[Collected data]
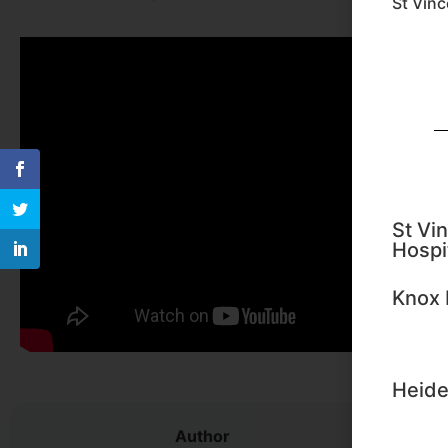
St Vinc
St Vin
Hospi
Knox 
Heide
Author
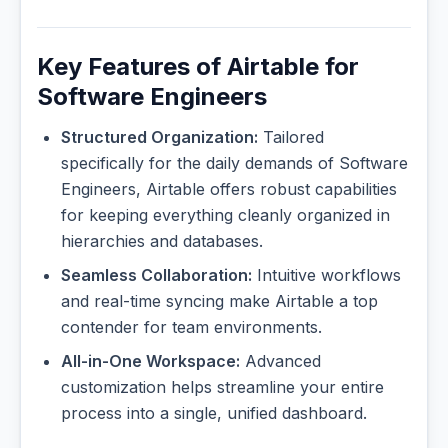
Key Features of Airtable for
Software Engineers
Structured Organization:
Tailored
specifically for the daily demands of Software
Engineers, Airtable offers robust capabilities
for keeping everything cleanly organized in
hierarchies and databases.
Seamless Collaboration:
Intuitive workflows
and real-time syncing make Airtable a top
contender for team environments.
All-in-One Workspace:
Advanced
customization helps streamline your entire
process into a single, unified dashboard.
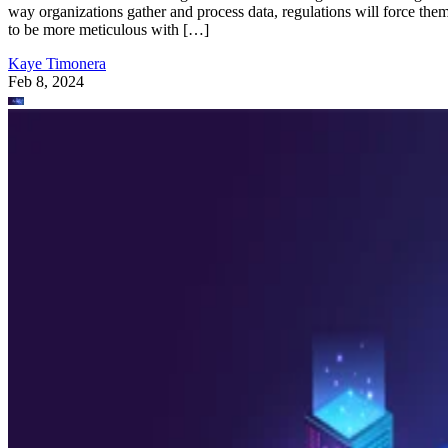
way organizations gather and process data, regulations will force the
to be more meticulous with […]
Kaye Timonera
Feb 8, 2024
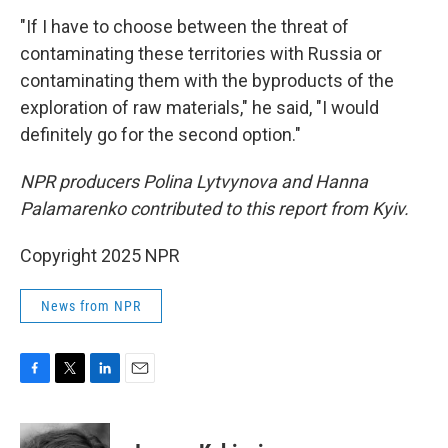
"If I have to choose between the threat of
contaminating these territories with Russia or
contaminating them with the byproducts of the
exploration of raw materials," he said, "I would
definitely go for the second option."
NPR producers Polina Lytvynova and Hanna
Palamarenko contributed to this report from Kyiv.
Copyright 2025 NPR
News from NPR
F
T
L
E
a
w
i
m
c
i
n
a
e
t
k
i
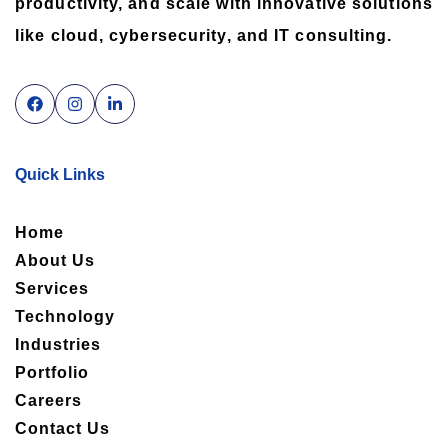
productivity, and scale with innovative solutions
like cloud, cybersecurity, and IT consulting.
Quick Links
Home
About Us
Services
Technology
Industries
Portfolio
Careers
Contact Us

...

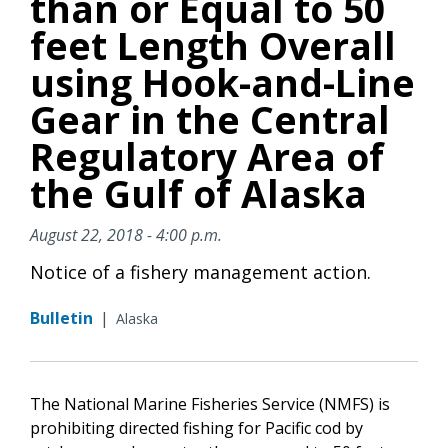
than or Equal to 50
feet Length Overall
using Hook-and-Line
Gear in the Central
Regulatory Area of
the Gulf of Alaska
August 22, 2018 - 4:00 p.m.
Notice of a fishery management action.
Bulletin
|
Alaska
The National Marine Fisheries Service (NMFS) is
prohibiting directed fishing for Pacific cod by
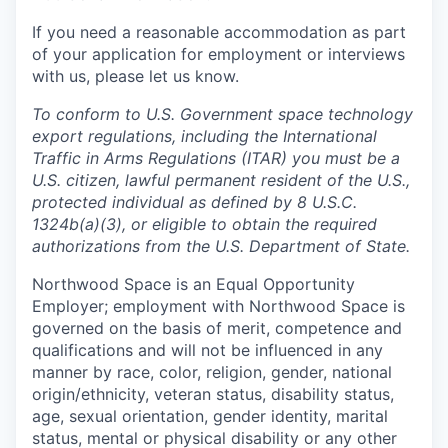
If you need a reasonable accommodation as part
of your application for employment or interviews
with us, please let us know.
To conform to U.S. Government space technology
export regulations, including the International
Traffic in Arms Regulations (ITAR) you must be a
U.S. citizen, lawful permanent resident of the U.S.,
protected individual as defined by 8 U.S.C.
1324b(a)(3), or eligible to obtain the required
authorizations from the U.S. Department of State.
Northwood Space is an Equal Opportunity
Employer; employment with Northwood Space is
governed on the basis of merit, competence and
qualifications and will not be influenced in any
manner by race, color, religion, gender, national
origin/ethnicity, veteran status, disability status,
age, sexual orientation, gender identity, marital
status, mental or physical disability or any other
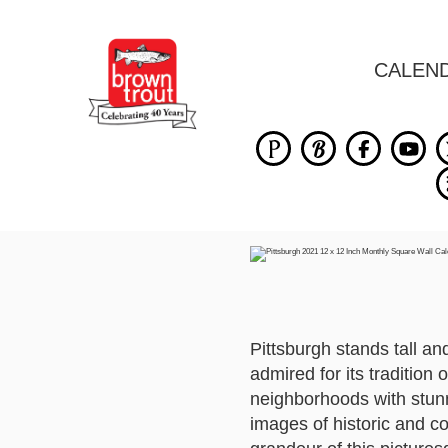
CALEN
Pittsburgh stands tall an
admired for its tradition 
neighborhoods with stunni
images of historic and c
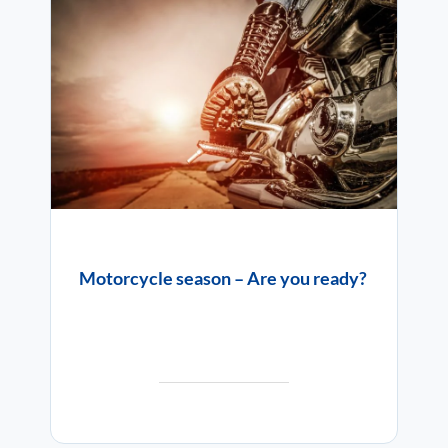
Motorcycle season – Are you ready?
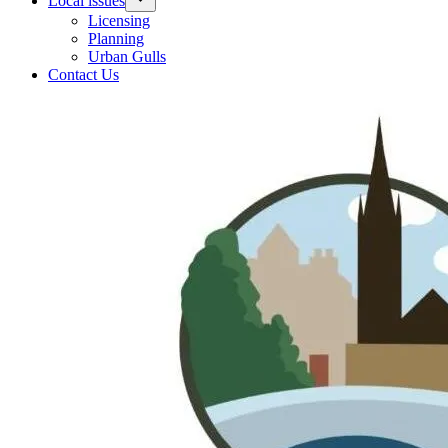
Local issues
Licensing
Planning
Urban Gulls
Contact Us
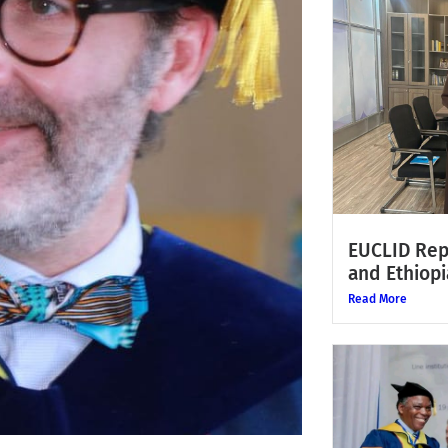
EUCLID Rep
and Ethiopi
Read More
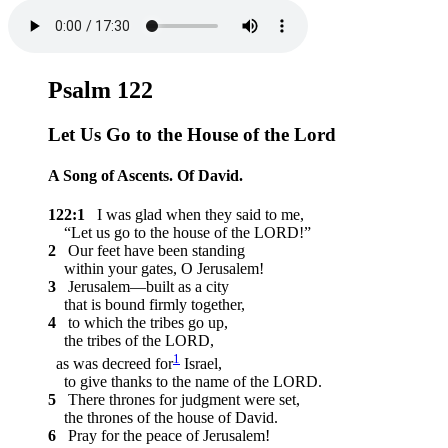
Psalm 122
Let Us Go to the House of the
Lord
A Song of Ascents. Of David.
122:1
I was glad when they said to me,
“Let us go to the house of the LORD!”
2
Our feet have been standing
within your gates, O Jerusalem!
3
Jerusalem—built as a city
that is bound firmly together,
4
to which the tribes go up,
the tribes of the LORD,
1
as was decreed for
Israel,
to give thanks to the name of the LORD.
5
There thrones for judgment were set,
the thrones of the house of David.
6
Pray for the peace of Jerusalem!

* * *

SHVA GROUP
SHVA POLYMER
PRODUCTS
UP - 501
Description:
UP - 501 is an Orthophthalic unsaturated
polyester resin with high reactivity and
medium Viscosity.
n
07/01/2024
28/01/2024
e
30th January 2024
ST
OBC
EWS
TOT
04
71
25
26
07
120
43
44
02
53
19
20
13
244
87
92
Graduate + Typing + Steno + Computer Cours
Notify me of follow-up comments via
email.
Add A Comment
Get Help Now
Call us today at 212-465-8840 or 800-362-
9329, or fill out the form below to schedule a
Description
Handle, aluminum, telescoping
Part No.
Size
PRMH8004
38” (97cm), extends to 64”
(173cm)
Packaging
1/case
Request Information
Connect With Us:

▶ _REQUIRED WORK_
Match on "tribes" and copy out every line of the entries that contains it.

▶ _RESULT FOR THIS EXERCISE_
to which the tribes go up,
the tribes of the LORD,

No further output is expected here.